━━━━━ Dataset entries ━━━━━

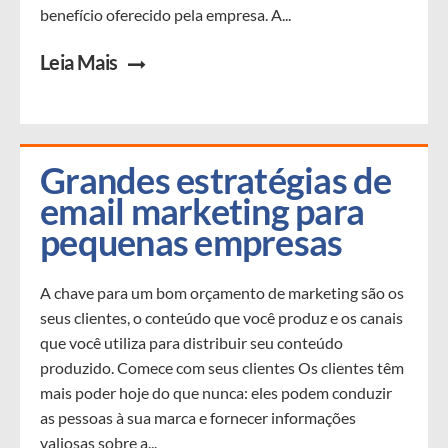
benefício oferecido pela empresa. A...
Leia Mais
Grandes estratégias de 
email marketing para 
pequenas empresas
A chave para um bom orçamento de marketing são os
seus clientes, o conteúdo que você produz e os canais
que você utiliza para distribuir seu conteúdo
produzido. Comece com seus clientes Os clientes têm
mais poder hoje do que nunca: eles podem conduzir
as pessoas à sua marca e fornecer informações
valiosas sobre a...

━━━━━
━━━━━ Dataset entries ━━━━━

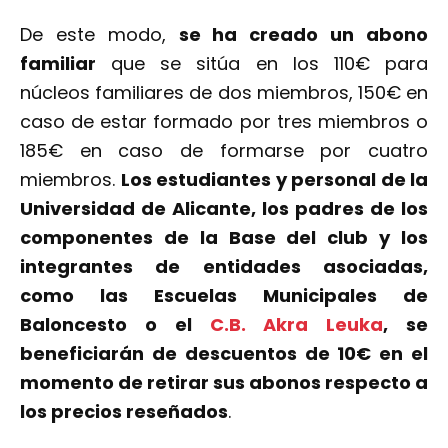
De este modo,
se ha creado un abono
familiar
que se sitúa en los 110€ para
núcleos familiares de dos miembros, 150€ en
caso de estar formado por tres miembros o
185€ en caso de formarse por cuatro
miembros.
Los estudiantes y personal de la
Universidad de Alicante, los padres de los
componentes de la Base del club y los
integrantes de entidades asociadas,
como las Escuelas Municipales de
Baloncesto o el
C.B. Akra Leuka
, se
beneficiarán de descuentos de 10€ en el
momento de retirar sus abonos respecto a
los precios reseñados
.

━━━━━

■ Exercise brief: Take the lines above from the one containing "Grandes estratégias de" down to the one containing "valiosas sobre a...", and transcribe them exactly, both ends included.

■ Reply to the task:
Grandes estratégias de 
email marketing para 
pequenas empresas
A chave para um bom orçamento de marketing são os
seus clientes, o conteúdo que você produz e os canais
que você utiliza para distribuir seu conteúdo
produzido. Comece com seus clientes Os clientes têm
mais poder hoje do que nunca: eles podem conduzir
as pessoas à sua marca e fornecer informações
valiosas sobre a...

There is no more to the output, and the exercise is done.